As they drove through the magical redwood forest on the narrow road, Joe Burns often blurted out, “Oh, heck, let’s take a chance,” before negotiating a hairpin turn without knowing for certain if another car was coming in their direction–an action Caroline Carlisle attributes to his gambling nature.
After stoppping at Apple Jack’s, a bar and local hot spot, “We drove and drove and finally across the road from the “Log Cabin School for Boys” was grandmother’s ranch, the farmhouse, stables and the barns,” remembers Caroline.
Residing at the working ranch was Joe Burns’ brother, his wife and children, including a future mayor of Half Moon Bay.
The ranch hands knew the boss lady had high expectations and they were prepared for her ritual inspection. But the surprise trips to the La Honda ranch and the Atherton house were soon to end.
(Photo: Posting with unidentified relatives, Inez Burns, third from left, her husband, ex-San Francisco Assemblyman Joe F. Burns at far right, wearing the hat).
…When the money was rolling in, Caroline Carlisle recalls, her middle-aged grandmother Inez Burns was “happy and jolly”–but Inez never eased upon on her inspection of the house in Atheron., “looking for dust,” often demanding that everything be done her way.
Despite the “inspection,” a visit from grandmother Inez turned into a festive event as she brought armloads of gifts: a black cocker spaniel, a white rabbit fur coat and matching hat, a chestnut horse.
Another great treat for Caroline ws a shopping spree to the Emporium in San Francisco, accompanied by one of Inez’s employees.

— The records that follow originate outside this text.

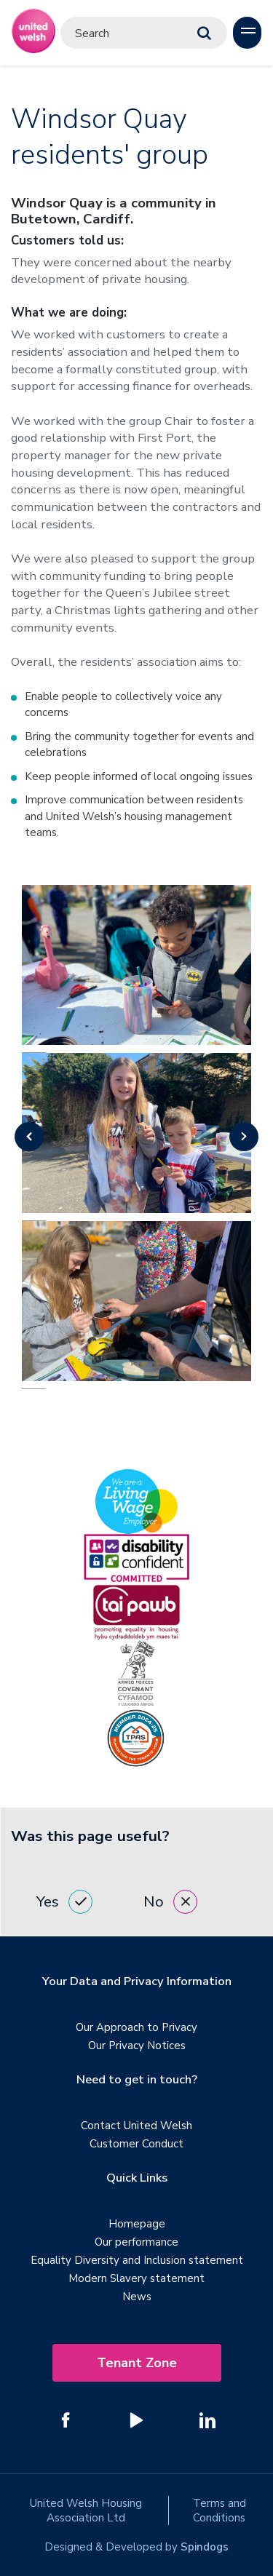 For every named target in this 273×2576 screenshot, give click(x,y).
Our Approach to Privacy (136, 2027)
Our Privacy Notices (137, 2045)
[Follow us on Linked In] (207, 2420)
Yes (64, 1902)
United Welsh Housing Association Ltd (86, 2510)
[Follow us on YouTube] (137, 2420)
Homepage (136, 2224)
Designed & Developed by (136, 2547)
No (170, 1902)
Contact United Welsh (136, 2125)
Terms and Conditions (219, 2510)
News (136, 2296)
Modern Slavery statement (136, 2278)
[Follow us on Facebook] (66, 2420)
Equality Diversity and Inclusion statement (137, 2260)
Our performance (136, 2242)
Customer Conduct (136, 2143) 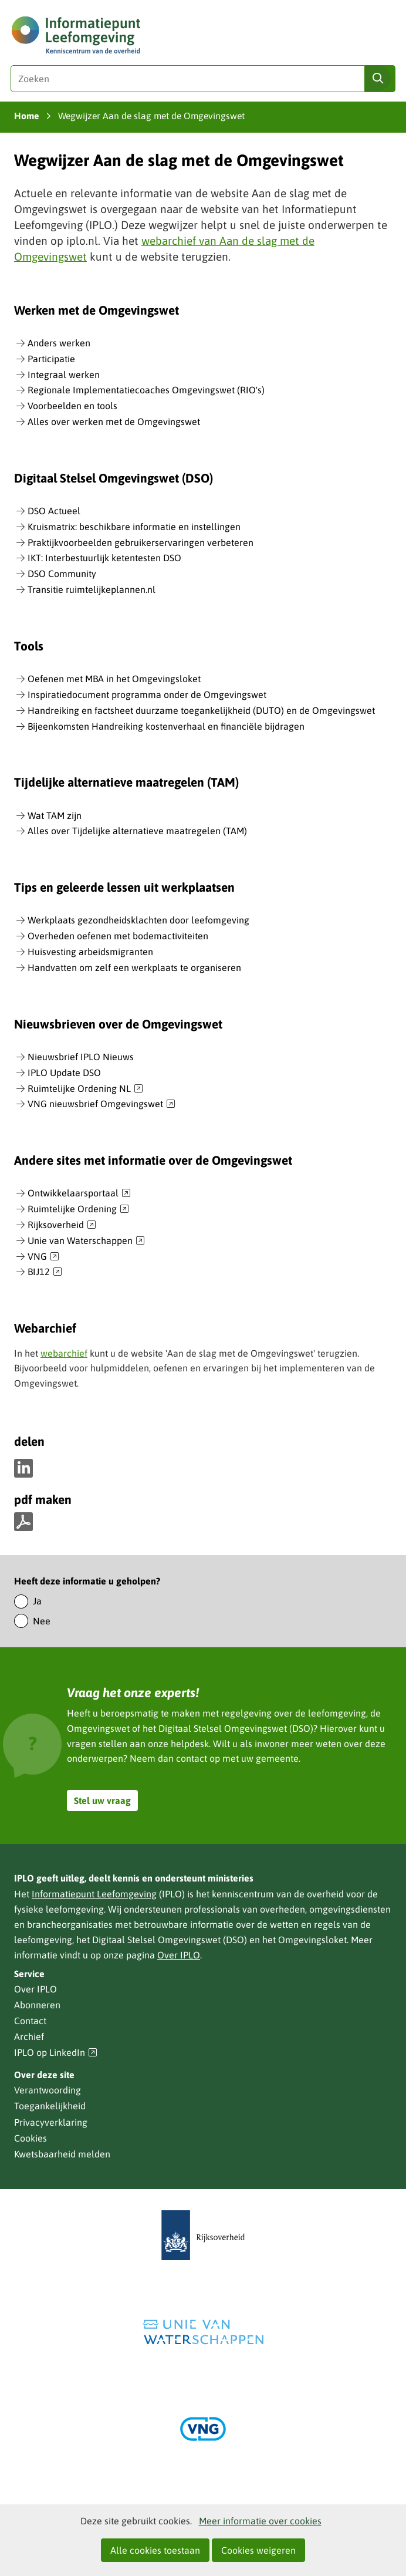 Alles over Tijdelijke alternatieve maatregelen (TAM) (137, 830)
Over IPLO (178, 1955)
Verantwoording (47, 2090)
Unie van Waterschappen (86, 1241)
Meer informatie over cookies (260, 2521)
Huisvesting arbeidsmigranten (90, 951)
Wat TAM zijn (55, 815)
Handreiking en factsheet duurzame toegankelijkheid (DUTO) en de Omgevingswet (201, 710)
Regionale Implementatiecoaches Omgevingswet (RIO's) (146, 390)
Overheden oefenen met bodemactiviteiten (118, 935)
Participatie (51, 358)
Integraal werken (64, 374)
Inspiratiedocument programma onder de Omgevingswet (147, 694)
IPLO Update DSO (64, 1072)
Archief (29, 2036)
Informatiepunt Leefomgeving (94, 1894)
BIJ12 (45, 1272)
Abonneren (37, 2005)
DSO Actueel (54, 510)
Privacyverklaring (50, 2122)
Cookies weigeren (258, 2550)
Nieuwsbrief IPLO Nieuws (81, 1056)
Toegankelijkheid (50, 2105)
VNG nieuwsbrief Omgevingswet (101, 1104)
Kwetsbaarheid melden (62, 2154)
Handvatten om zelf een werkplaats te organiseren (134, 967)
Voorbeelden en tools (72, 405)
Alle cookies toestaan (155, 2550)
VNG (43, 1257)
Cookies (30, 2138)
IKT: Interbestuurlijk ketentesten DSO (104, 557)
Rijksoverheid (62, 1225)
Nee (41, 1621)
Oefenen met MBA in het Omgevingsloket (114, 678)
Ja (37, 1601)
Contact (30, 2020)
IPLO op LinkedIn (55, 2052)
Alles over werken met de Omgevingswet (114, 421)
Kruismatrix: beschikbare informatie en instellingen (134, 526)
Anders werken (59, 343)
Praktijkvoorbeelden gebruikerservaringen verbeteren (140, 542)
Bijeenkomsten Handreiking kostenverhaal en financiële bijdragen (166, 726)
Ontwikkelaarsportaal (79, 1193)
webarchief (63, 1353)
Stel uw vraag (102, 1800)
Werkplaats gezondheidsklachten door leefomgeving (138, 920)
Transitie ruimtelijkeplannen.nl (91, 589)
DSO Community (62, 573)
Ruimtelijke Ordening (78, 1209)
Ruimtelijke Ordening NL (85, 1089)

After one of these “surprise visits” to the La Honda ranch in the early 1940s, then 8-year-old Caroline Carlisle accompanied Inez and Joe Burns in the shiny, black limousine. As Joe Burns drove, inez sang songs form the 1920s, most often “Stella By Starlight” and “In her Sweet Little Alice Blue Gown.” Caroline hated the singing, especially when she was asked to join in–perhaps it reminded the little girl of the dreaded piano lessons grandmother paid for.
Attractive to men, Inez married three times before finding a soulmate in the tall and handsome Joe F. Burns, who grew up in San Francisco’s Mission District “as one of the boys”–many of whom became police officers.
Later, some of Joe’s old pals joined him for Wednesday night poker parties where they enjoyed the card games but “payoffs” to protect his wife’s abortion mill business may also have occurred.
Inez was in control of the relationship with Joe–but she was also gracious, lavishing him with gifts, including brilliant diamond rings worn on his freshly manicured hands.
She paid for Joe’s gambling habits, poker and the ponies and she probably bought and paid for his political career.
Inez shared Joe’s love of sleek race horses so much that she boarded half-a-dozen beautiful colts on the 1000-acre La Honda ranch, including the gelding “Sun Portland”–an occasional winner at the racetracks in Seattle.
When Joe F. Burns retired as a San Francisco Assemblyman, Inez bought him “Cavanaughs”, a busy bar located at 29th and Mission Streets.